Selbstverständlich verstand Adda sich auf die Kunst des Schachspielens. Das hatte zu ihrer Ausbildung gehört. Ommo, des Vaters Schreiber hatte sie darin unterrichtet. Aber bisher hatte sie nie so recht Spaß daran gehabt. Im Gegenteil, eigentlich fand sie es albern, stundenlang die Figuren auf dem Brett anzustarren und hin- und herzusetzen. Jetzt aber, mit diesen herrlichen Figuren auf dem wunderschönen Schachbrett, jetzt fand sie plötzlich Gefallen daran, handelte es sich doch um einen Zeitvertreib, den sie auch ohne Mitspieler ausüben konnte. Worüber sie vordem die Nase gerümpft, das tat sie jetzt mit Begeisterung. Stundenlang saß sie ganz allein vor dem Schachbrett und spielte gegen sich selbst, ohne sich je zu langweilen. Sie übte sich im astronomischen Schach, eine sehr beliebte Variante, oder suchte Endspielprobleme zu lösen. Wenn Adda gegen ihren Vater spielte, unterlag sie häufig, weil es ihr eben noch an Erfahrung fehlte. Das aber konnte sie nicht verdrießen, spornte sie höchstens an, noch mehr zu üben. So steigerte sich ihr Können allmählich, bis es ihr endlich auch gelang, manches Spiel für sich zu entscheiden.
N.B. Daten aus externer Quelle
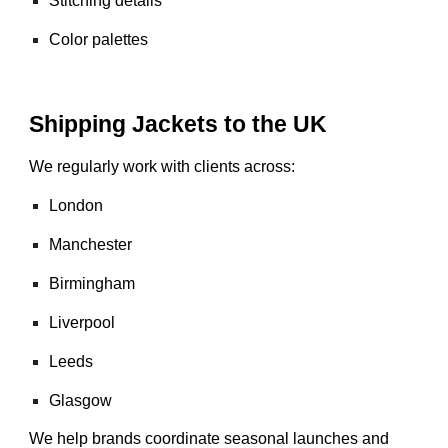
Stitching details
Color palettes
Shipping Jackets to the UK
We regularly work with clients across:
London
Manchester
Birmingham
Liverpool
Leeds
Glasgow
We help brands coordinate seasonal launches and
Schnell sprach es sich herum, dass sie besser mit den Figuren umzugehen verstand als mancher Mann. Ihren Mitspielern, Vater, Folkmar Allena, der Schreiber Ommo, Dorfhäuptlinge und andere Persönlichkeiten aus der näheren Umgebung, die auf der Burg aus- und eingingen, missfiel das reinweg. Gab es eine größere Schande als einer Frau zu unterliegen? Da war es doch besser, dieser Gefahr aus dem Wege zu gehen. An Ausreden mangelte es den Herren der Schöpfung nicht. So blieb Adda wieder sich selbst überlassen. Fast unbemerkt von ihrer Umgebung reifte Adda zur Frau heran. Ihr knabenhafter Körper bekam weiblich weiche Formen. Reizvoll! Die kindlichen Pausbäckchen verschwanden, wodurch ihr schmales Gesicht einen stolzen Zug erhielt. Ja, man konnte wohl sagen, dass sie zu herber Schönheit herangewachsen war.